My first "romantic" kiss is truly a unique story. Or at least I hope it is, for the sake of all the innocents out there who brave the unknown, the mortal dread of rejection and the all-out blinding white fear laced with a rushing thrill causing your heart to beat in your ears that is involved with taking that first step towards the alpha and omega of human enjoyment.

The best thing that came out of my first kiss was, well, the story. All due respect to the very poor soul who had to share that journey with me. I remember it as if it were yesterday, though there are many yesterdays in between. Tragically, I don't remember the kiss with the digital accuracy that I do because of the actual kiss, but rather the circumstance and the fallout thereof.

My first kiss came about during a summer of discovery in my 15
th year. My family was staying up north at the cottage where I had spent every summer since birth, and since my family had a nasty nomadic tendency resulting in a procession of new schools each year, my girlfriends at the cottage were among the closest I had. They’d all been with me since the very beginning and shared a sense of history that as of yet I had not acquired anywhere else and the adventures that we got into together could easily rival those of our male counterparts in Steven King’s “Stand by Me”. Minus the corpse of course.

In any case, this was the first summer in which we all started to pay studied attention to the boys that also summered up north with us. And there were no shortage of venues in which to explore that whole new world. We teased them mercilessly at the tennis club. We shouted out flirtatious jibes their direction as we jumped off of “Red Rock” into the lake. We stood far, far away from them affecting as much disinterest as possible while watching their every move at the weekend dances and we “grudgingly” allowed them to skate beside us at the roller rink. It’s actually a small miracle that they paid any attention to us at all considering our behaviour, but somehow, our amateur attempts at reverse psychology worked and before we knew it, we had started pairing off, one by one.

My particular beau was a tall,
gangly, metal-mouthed, nearly albino and acne-riddled 16 year old named Chris. But he made me laugh relentlessly and that has always been the surest way to cause the illusion of having George Clooney’s arresting good looks in my eyes. So I was smitten at the start. Plus I was a sucker for the attention, even if it did come in the form of love letters that had drowned in Ralph Lauren "Polo", so I was all over going out on a date with Chris like a fat kid on a Smartie.

Since my Dad was smarting from losing out on the battle to keep me from dating until I reached my thirties, I was given a strict curfew of 10:00pm. After traveling around with Marty
McFly and Doc Brown in a suped up DeLorean, Chris got me home in good time and we sat on the porch to chat while my parentals had their friends over to celebrate the arrival of yet another Friday as a fine excuse to whoop it up yet once again.

The porch was on the front of the house, which was adjoined to the living room in which my parents and all their friends were sharing a few libations. It was extremely dark outside, so Chris and I felt secluded enough to enjoy each other’s company even though we were but centimeters away from the party.
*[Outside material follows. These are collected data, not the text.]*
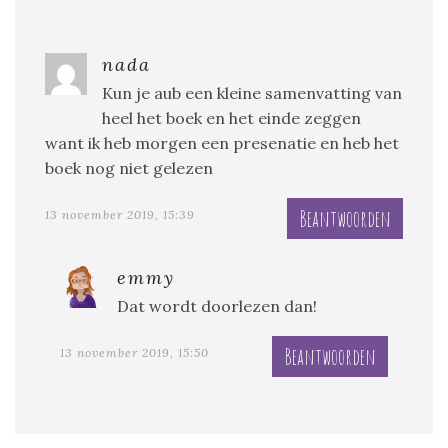
nada
Kun je aub een kleine samenvatting van
heel het boek en het einde zeggen
want ik heb morgen een presenatie en heb het
boek nog niet gelezen
Beantwoorden
13 november 2019, 15:39
emmy
Dat wordt doorlezen dan!
Beantwoorden
13 november 2019, 15:50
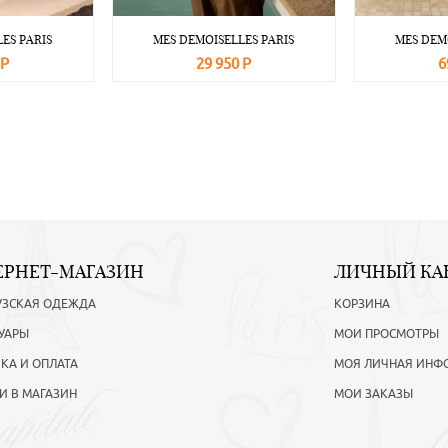
ES PARIS
MES DEMOISELLES PARIS
MES DEM
 Р
29 950 Р
6
Подробнее
В корзину
Подробнее
В корзину
ЕРНЕТ-МАГАЗИН
ЛИЧНЫЙ КА
УЗСКАЯ ОДЕЖДА
КОРЗИНА
УАРЫ
МОИ ПРОСМОТРЫ
КА И ОПЛАТА
МОЯ ЛИЧНАЯ ИНФ
И В МАГАЗИН
МОИ ЗАКАЗЫ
We both knew where it was heading, but struggled through the awkward niceties of polite conversation first. The whole time, I was anxiously wondering how the heck that mouth full of metal was going to work in the process. And finally, it was time.

Chris leaned in; the tin leading the charge for my mouth. I “braced” myself for the kiss and after a little clumsy tilting of our heads, our lips met. There was a quiet moment in time in which I was trying to figure out what all the fuss was about. It was kind of wet, sloppy, awkward, and had a bit of a tinny after-taste. Worse yet, neither of us seemed to really know what to do with our hands. As far as I'd been led to believe, (remember, I was extremely naive since I did not have the likes of Britney Spears and Brats to help guide the way) this was supposed to be a pivotal moment that would propel me in to womanhood faster than you could say
underwire, but I was still trying to get my head around it.

In the midst of some bungling attempts at creating heat where there was only pure trepidation, we heard a sound as if a baseball stadium was just lit and then in that instant, where there was once darkness, we were flooded with light.

Holding Chris in my arms, my hands touching his back and head and engaged in a full on lip lock, we both became acutely aware that we were no longer alone. Pulling away to assess what had changed, I quickly realized that my brother was standing on the porch behind us with a couple friends and holding an industrial-sized flashlight, turned on us like a spotlight from the moon above.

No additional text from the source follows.